May 07, 2024  
2016-2017 Academic Catalog 
    
2016-2017 Academic Catalog [ARCHIVED CATALOG]

HIS 337-01 - Wagnerism

4 credits (Fall)
The composer Richard Wagner (1813-1883) wore many hats.  He was a musical and theatrical innovator, a prolific writer, an anti-semite, a cosmopolitan, a staunch German nationalist, a radical leftist revolutionary, a vegetarian, a dabbler in buddhism, an anti-vivisectionist, a utopian, and a forefather of modern cinema.  Scholarly analysis of his legacy falls roughly into three periods:  the hyperbolic construction of “genius” which seemed to follow in the composer’s wake during his lifetime, a generation of scathing indictment beginning in the 1930s in response to his posthumous embrace by the Nazis, and a more recent tempering of opinions in which scholars reconsider Wagner’s lasting contributions to literature, painting, theater, modernism, medicine, and the politics of the left.  In this seminar we examine some of Wagner’s extensive writings and creative works, familiarize ourselves with his most influential critics and their contexts, and develop individual research projects that illuminate some aspect of the Wagnerian legacy across the globe over the last century and a half.
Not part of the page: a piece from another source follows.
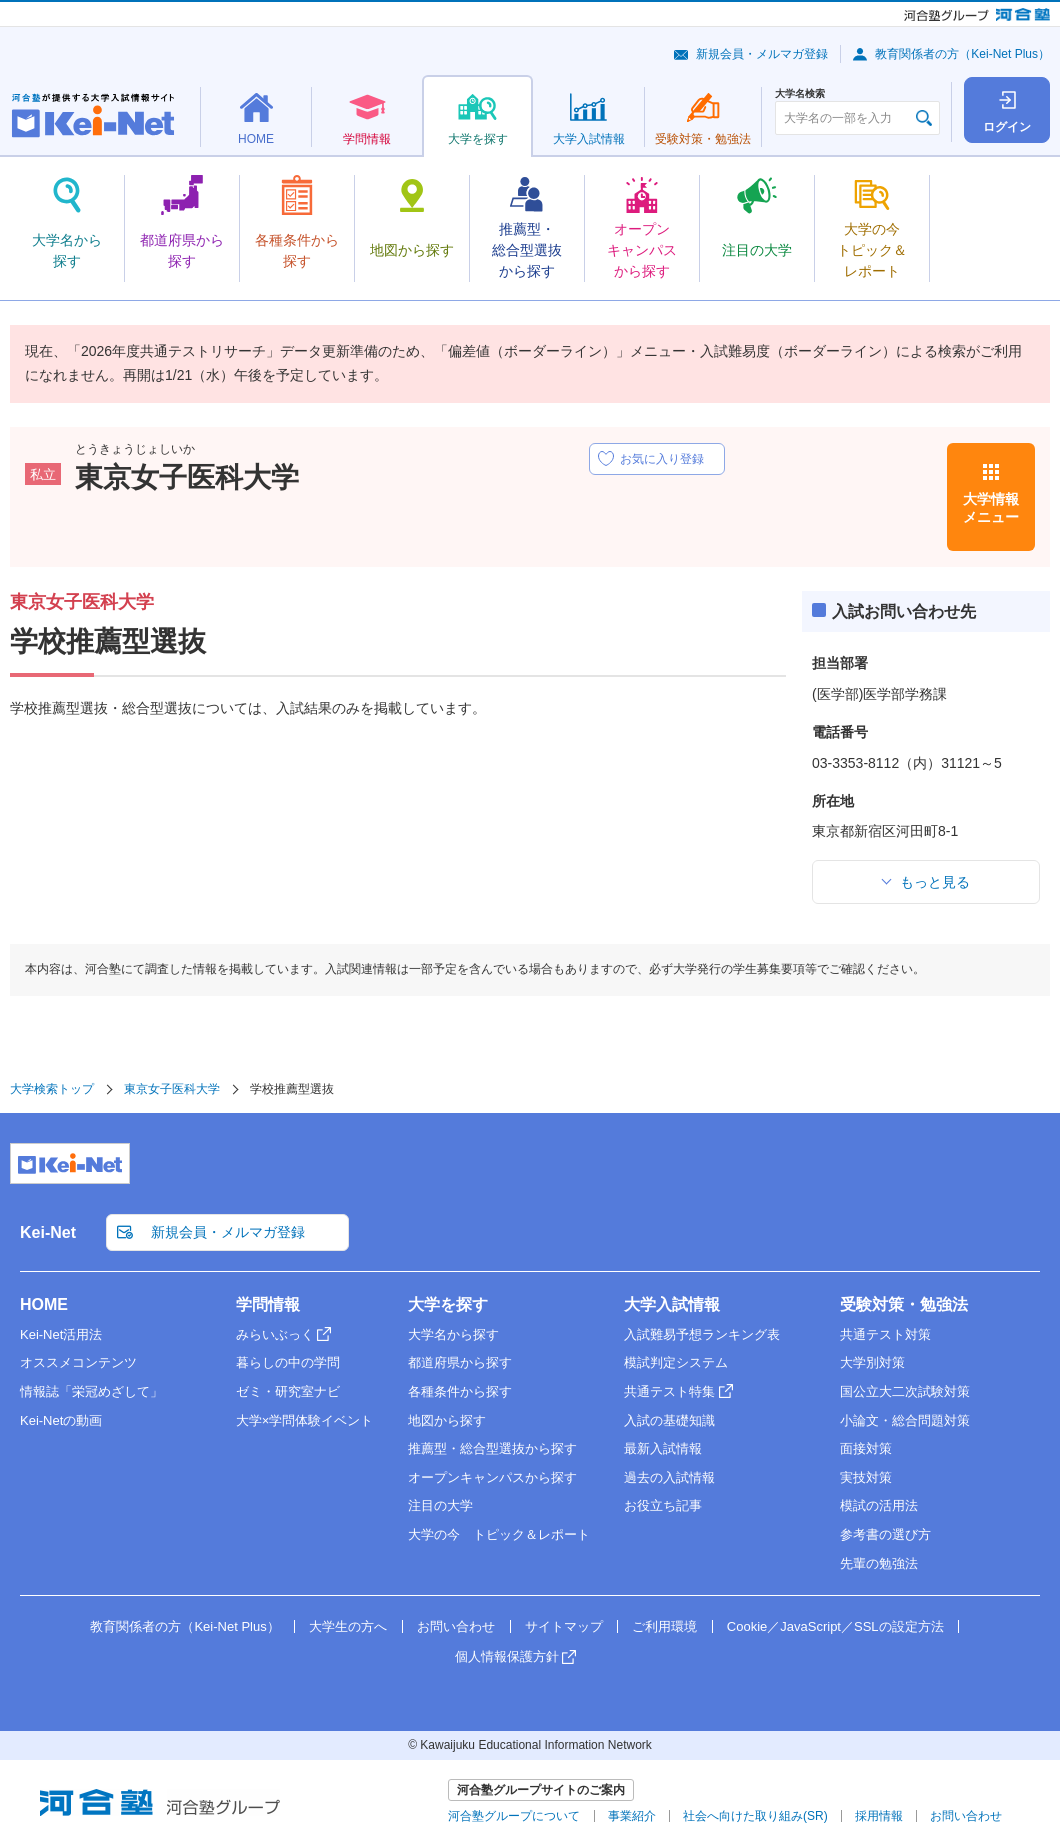 The height and width of the screenshot is (1847, 1060). Describe the element at coordinates (663, 1448) in the screenshot. I see `最新入試情報` at that location. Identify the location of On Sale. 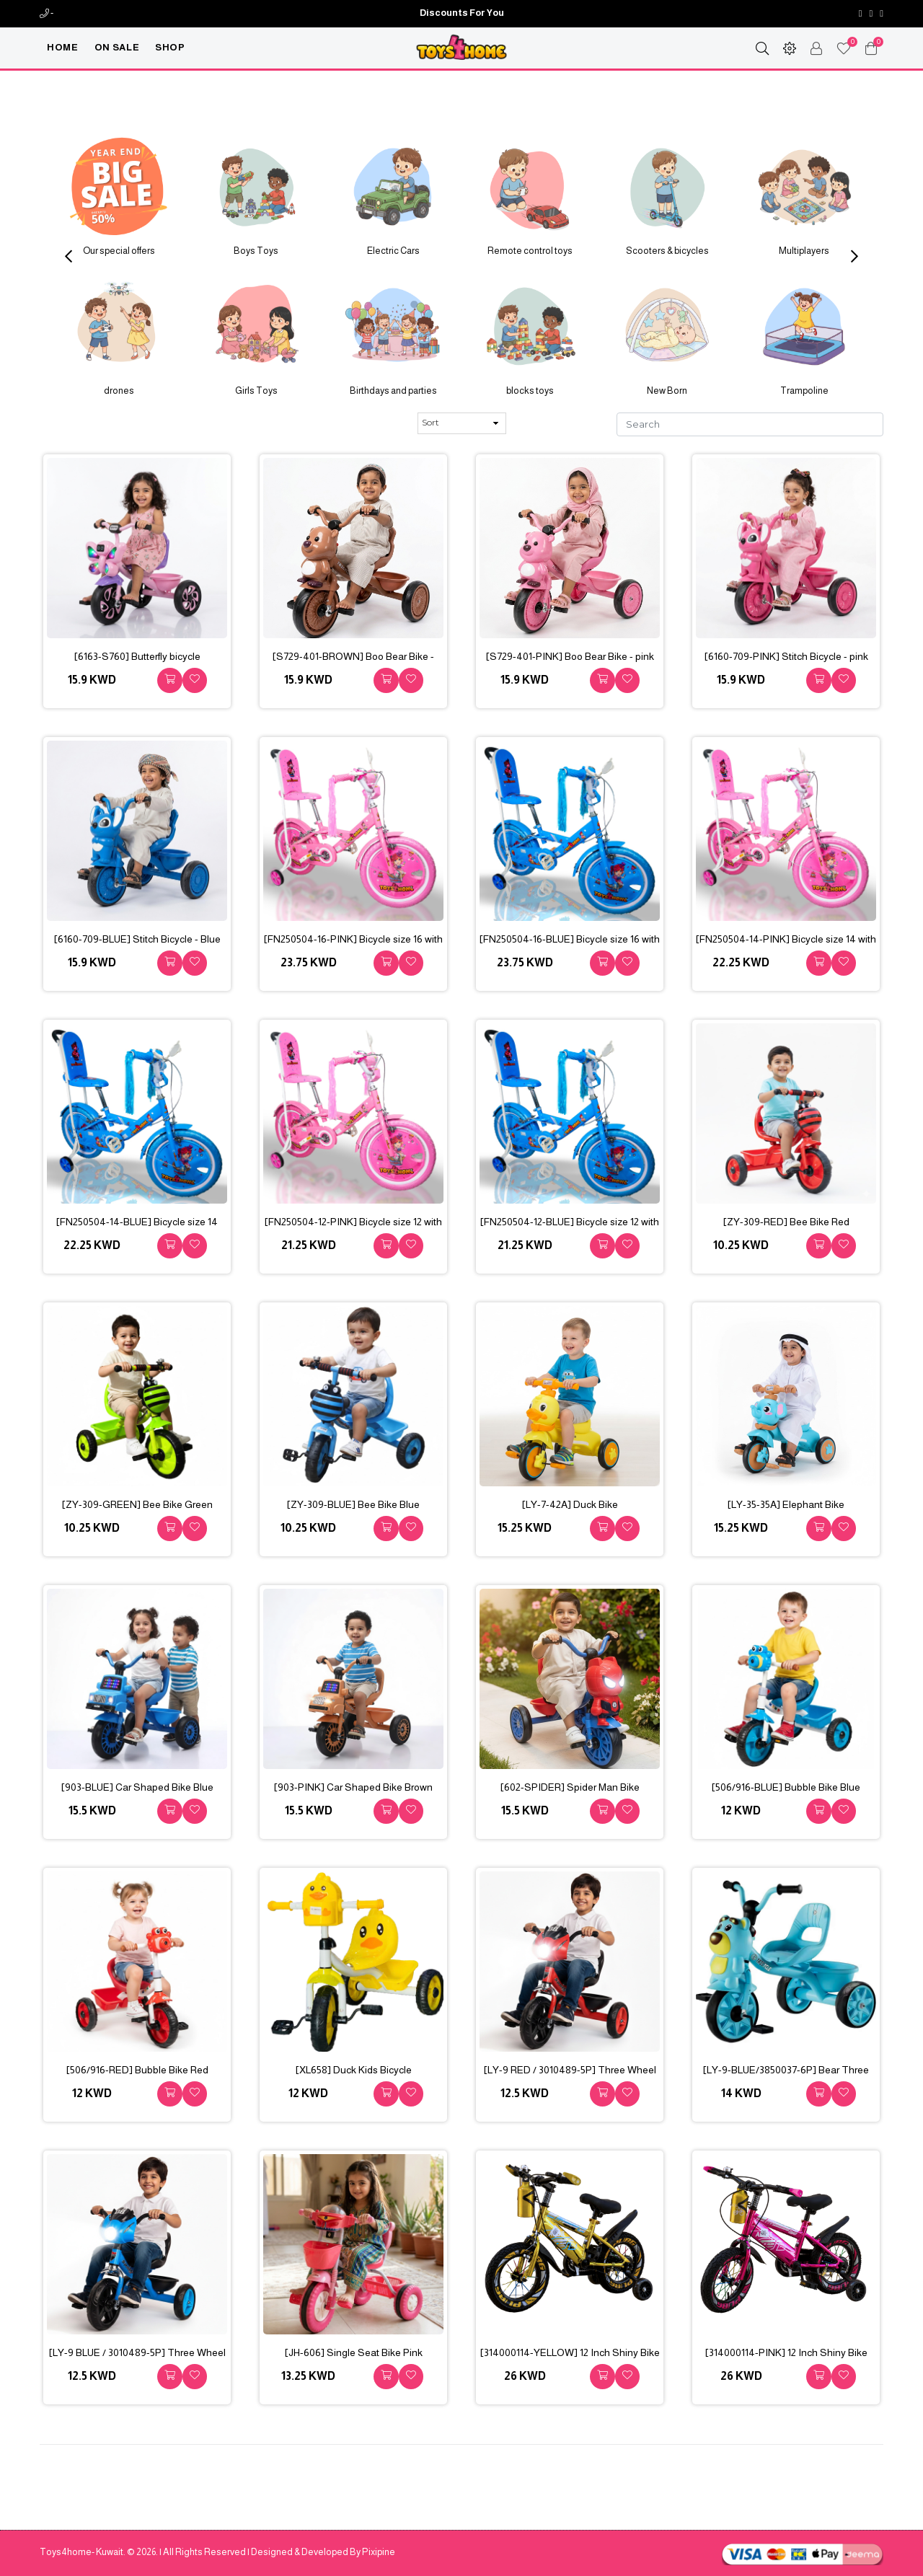
(117, 47).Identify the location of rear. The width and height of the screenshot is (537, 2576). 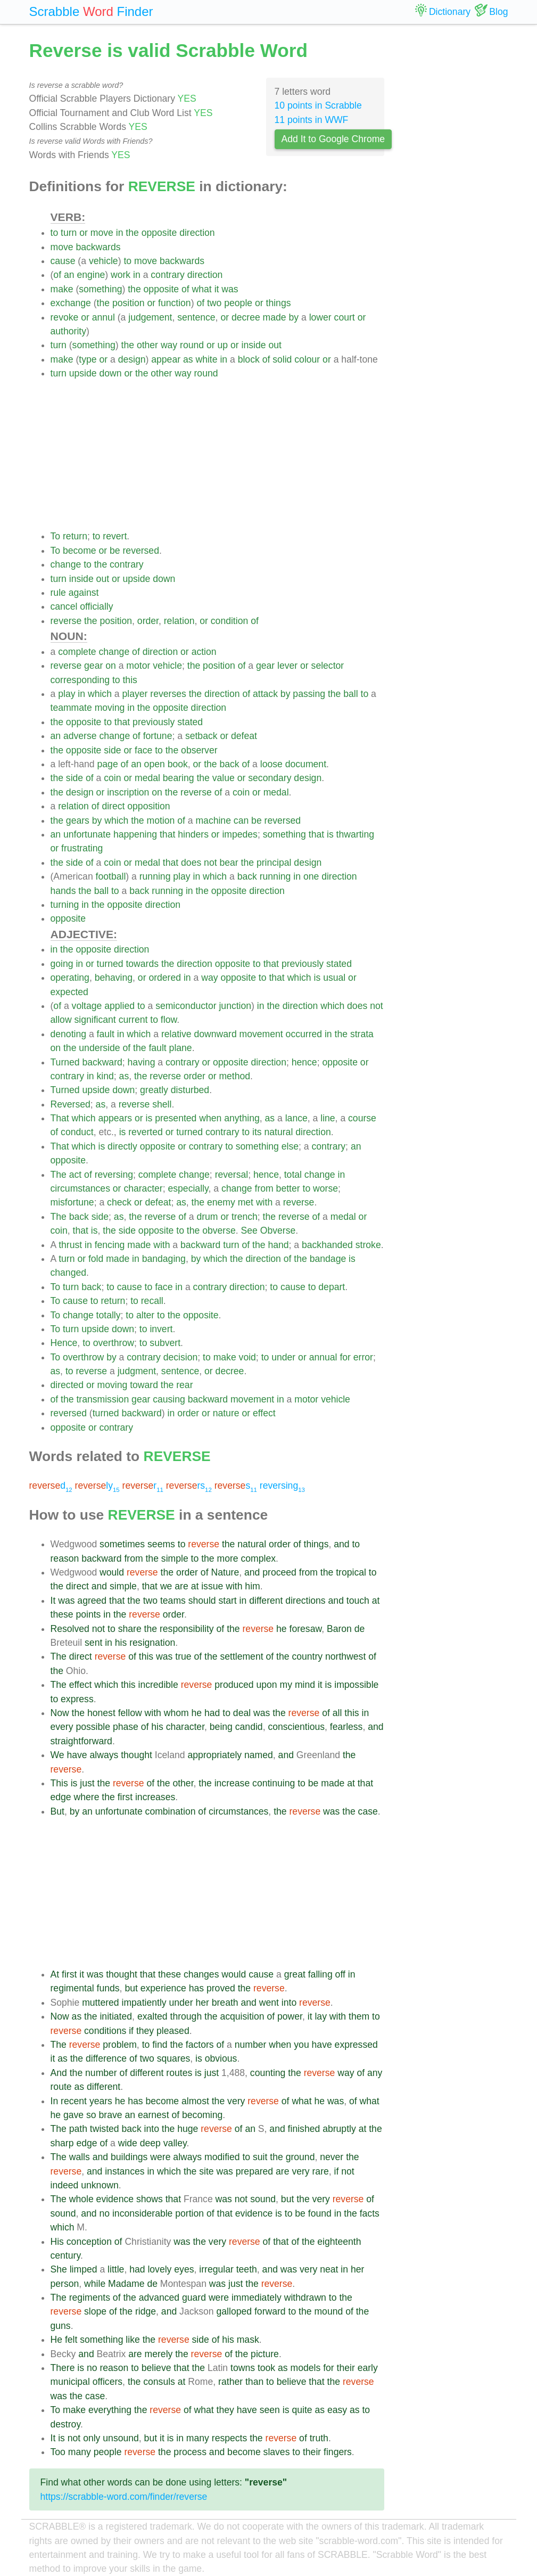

Wagnerism, then, serves as a lens through which to explore fundamental issues including the intersection of art and politics; cultural transfer; reception histories and aesthetic experience; the tensions inherent in nationalism, transnationalism, and cosmopolitanism; and the politics of commemoration and revision.

Prerequisite: HIS 100  and HIS 236 , HIS 237 , HIS 238 , HIS 239 , or HIS 241 .      
Note: Foreign language option available in German or French.